Dampak pertumbuhan rendah
Perekonomian Indonesia
pada triwulan II tahun 2015 tumbuh 4,67 persen (year on year/yoy) yang
melambat dibandingkan dengan triwulan II tahun 2014 yang mampu tumbuh 5,03
persen. Pada triwulan I- 2015, ekonomi Indonesia tumbuh 4,72 persen.
Pertumbuhan ini didorong oleh semua lapangan usaha, kecuali pertambangan dan
penggalian. Pertumbuhan tertinggi dicapai jasa pendidikan yang tumbuh 12,16
persen, diikuti informasi dan komunikasi (9,56 persen), jasa kesehatan dan
kegiatan sosial (8,16 persen), pertanian (6,64 persen), dan industri
pengolahan (4,42 persen). Sektor pertambangan dan penggalian mengalami
kontraksi tajam, tumbuh negatif 5,87 persen.
Artinya, melambatnya
pertumbuhan ekonomi terutama akibat sektor pertambangan tumbuh negatif. Ini
diperparah pengadaan listrik dan gas yang tumbuh rendah hanya 0,5 persen.

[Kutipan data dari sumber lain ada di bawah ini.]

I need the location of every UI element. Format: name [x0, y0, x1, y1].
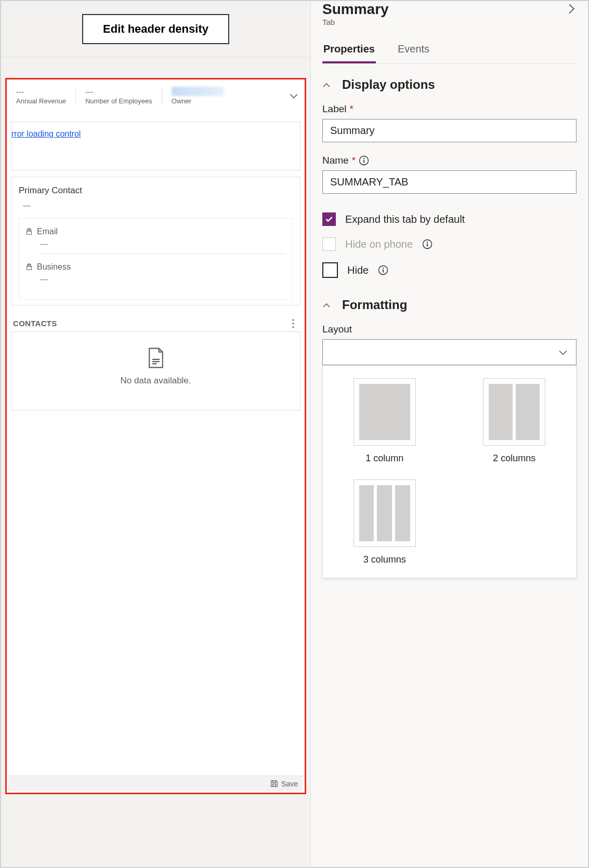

Anjloknya nilai rupiah, menurunnya semua harga komoditas tambang, dan
tingginya komponen impor bahan baku dan penolong merupakan akar masalah
buruknya kinerja pertumbuhan di kedua sektor ini.
Menteri Energi dan
Sumber Daya Mineral (ESDM) Sudirman Said menjelaskan bahwa arah paket
kebijakan ESDM adalah untuk mendorong pertumbuhan ekonomi, menjamin kepastian
hukum, memudahkan investasi, menggerakkan sektor riil, dan memperkuat
industri hilir. Menteri ESDM juga mengeluarkan tiga peraturan menteri terkait
pendelegasian wewenang pemberian izin di bidang ketenagalistrikan (Permen
ESDM Nomor 35 Tahun 2014), bidang migas (Permen ESDM Nomor 23/2015), dan
bidang minerba (Permen ESDM Nomor 25/2015) ke pelayanan terpadu satu pintu
(PTSP) di Badan Koordinasi Penanaman Modal (BKPM). Kementerian ESDM memangkas
perizinan sampai 60 persen dalam 6 bulan. Apabila tahun 2014 ESDM memegang
218 perizinan, sejak awal 2015 menyusut menjadi 89 perizinan di mana 63 di
antaranya telah didelegasikan ke PTSP di BKPM.
Langkah positif
tersebut agaknya belum cukup. Masalah mendasar energi adalah posisi ketahanan
energi Indonesia semakin merosot beberapa tahun terakhir. Berdasarkan data
Dewan Energi Dunia, Indonesia berada di peringkat ke-69 dari 129 negara pada
2014. Peringkat itu melorot tajam dibanding tahun-tahun sebelumnya. Pada
2010, Indonesia berada di peringkat ke-29 dan pada 2011 turun ke peringkat
ke-47. Indonesia akan terus menjadi net importir minyak jika tidak berupaya
mendapatkan cadangan minyak baru. Dengan 60 persen kebutuhan BBM nasional
masih impor dan semakin besar jumlahnya, maka akan semakin besar
ketergantungan Indonesia terhadap harga BBM dunia.
Khusus gas, masalah
utamanya terjadi kenaikan permintaan gas yang melebihi pasokan. Hingga 2012,
ekspor memang lebih banyak daripada kebutuhan domestik. Namun, dengan tren
permintaan gas domestik lebih dari 6 persen per tahun, sejak 2013, konsumsi
domestik melebihi ekspor. Tahun 2014, defisit gas mencapai 1,773 mmscf per hari.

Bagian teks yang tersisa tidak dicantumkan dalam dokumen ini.